Figure A12. Programme d’affectation des capacités
Figure A12. Programme d’affectation des capacités

Sources : RFF (2005a, 2005b)

La rupture de charge consécutive à la différence d’écartement des voies à la frontière franco-espagnole et la mauvaise qualité de l’offre de transport ferroviaire le long du littoral méditerranéen sont les principales raisons expliquant l’absence d’alternative ferroviaire pour le transport de marchandises en transit au passage de Vintimille.

Il convient cependant d’observer la possibilité d’une alternative au transport routier de marchandises avec le transport maritime et, plus précisément, avec une offre de transport de poids lourds par ferries depuis le port de Barcelone. L’armateur italien Grimaldi Napoli opère ainsi deux liaisons entre le port de Barcelone et les ports respectifs de Gênes et de Rome (Civitavecchia) par l’intermédiaire de sa filiale Grimaldi Ferries. L’évolution des tonnages de transport international par ferries 27 (Figure A13) montre la progressive montée en charge de la ligne Barcelone – Gênes à partir de 1997 puis de la ligne Barcelone – Gênes, ouverte en mars 2004 (Port de Barcelona, 2004). Le tonnage observé représente un volume de treize millions de tonnes brutes en 2005. En 2005, l’armateur Grimaldi Ferries a ouvert une (troisième) ligne de ferry entre Toulon et Civitavecchia.

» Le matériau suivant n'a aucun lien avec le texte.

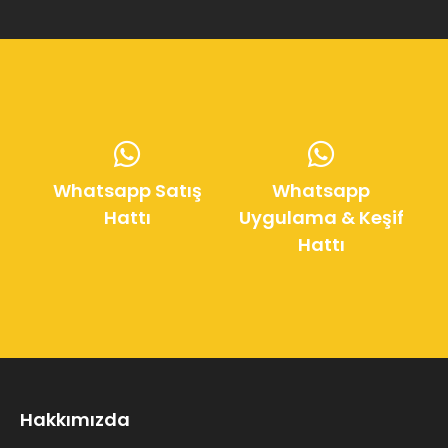
Whatsapp Satış
Whatsapp
Hattı
Uygulama & Keşif
Hattı
Hakkımızda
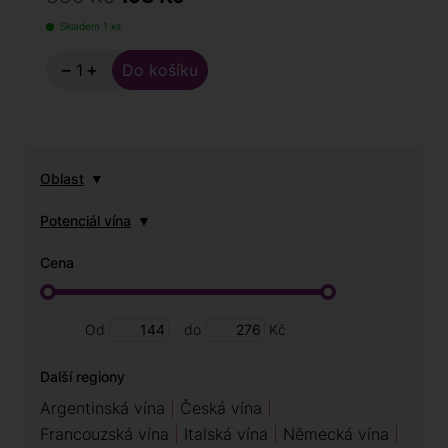
Skladem 1 ks
−
+
Oblast
Potenciál vína
Cena
Od
do
Kč
Další regiony
Argentinská vína
Česká vína
Francouzská vína
Italská vína
Německá vína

Figure A13. Evolution des tonnages bruts des ferries internationaux au port de Barcelone

Source : Port de Barcelona (2006)

Il convient toutefois d’observer qu’il s’agit de tonnes brutes incluant également le poids des véhicules, les statistiques portuaires ne semblant pas distinguer les tonnages transportés et le poids des véhicules. Il existe de plus une incertitude quant à la présence ou non des tonnages correspondant aux véhicules légers dans ces statistiques. D’autre part, il n’est pas possible d’observer de report modal de la route vers le transport maritime avec la montée en charge du transport maritime par ferries. Il est donc impossible de déterminer si l’offre de ferries vient concurrencer l’alternative maritime elle-même (transport par conteneurs), le transport routier de poids lourds à vide ou le transport routier de poids lourds en charge.

Notes
27.

Les liaisons Barcelone-Gênes et Barcelone-Civitavecchia correspondent aux principales routes de transport maritime internationales par ferry depuis le port de Barcelone. Il existe en fait des liaisons maritimes par ferries entre Barcelone et l’Afrique du Nord mais ces liaisons ne sont pas régulières, contrairement aux lignes quotidiennes Barcelone-Gênes et Barcelone-Gênes. Il est donc possible d’assimiler le trafic maritime international par ferries du port de Barcelone au trafic des liaisons Barcelone-Gênes et Barcelone-Civitavecchia.